At the edge of the field, half a kilometer away, something was crossing the open ground. Human-shaped. Moving carefully, deliberately, the way someone moves when they're trying not to be seen.
Rynn's Chaos Sight flickered on automatically, and he saw—
Not human. Not entirely. The probability shadows around this figure were wrong, layered with something else, something that didn't belong in a human form. The shadows showed claws where hands should be, fangs where teeth should be, a hunger that had nothing to do with food.
[Hostile entity detected]
[Classification: Wish-corrupted human]
[Estimated threat level: Moderate]
[Warning: Entity is searching for something]
[Warning: Entity is searching for prey]
Rynn's hand found his knife. His heart hammered. The figure was still half a kilometer away, still moving cautiously, but heading generally toward the barn. Toward him.
He could run. Could slip out the back, lose himself in the fields, hope the thing found someone else.
Or he could stay. Could watch. Could learn.
Could see what happened when wishes created monsters.
The figure was closer now. Four hundred meters. Three hundred.

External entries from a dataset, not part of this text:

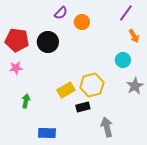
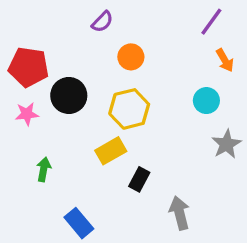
orange circle: (82, 22) -> (131, 57), moved
black circle: (48, 42) -> (69, 95), moved
yellow hexagon: (92, 85) -> (129, 109), moved
black rectangle: (83, 107) -> (139, 179), turned -48
blue rectangle: (47, 133) -> (79, 223), turned 48

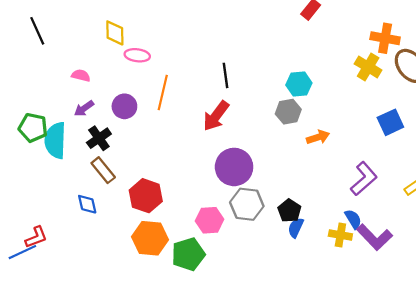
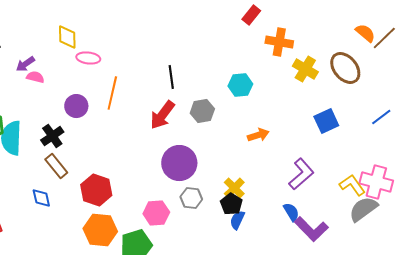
orange cross: (385, 38) -> (279, 42), moved
purple arrow: (84, 108) -> (25, 64), moved
gray hexagon: (288, 112) -> (202, 111), moved
gray hexagon: (247, 204) -> (191, 198), size x0.7
yellow cross: (340, 235) -> (234, 188), moved, turned 35

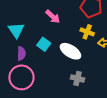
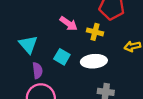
yellow cross: (87, 32) -> (95, 32), moved
white ellipse: (70, 51) -> (94, 61), turned -30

Rynn's Chaos Sight showed him more detail with every step—the warped probabilities, the hunger that radiated from it like heat, the wrongness that permeated its existence.
Two hundred meters. The figure stopped.
It turned, slowly, and looked directly at the barn.
At him.
Eyes glowed in the darkness—red, malevolent, fixed on his position with absolute certainty. Whatever this thing was, it had found what it was searching for.
Rynn stood, knife ready, heart pounding, and waited for it to come.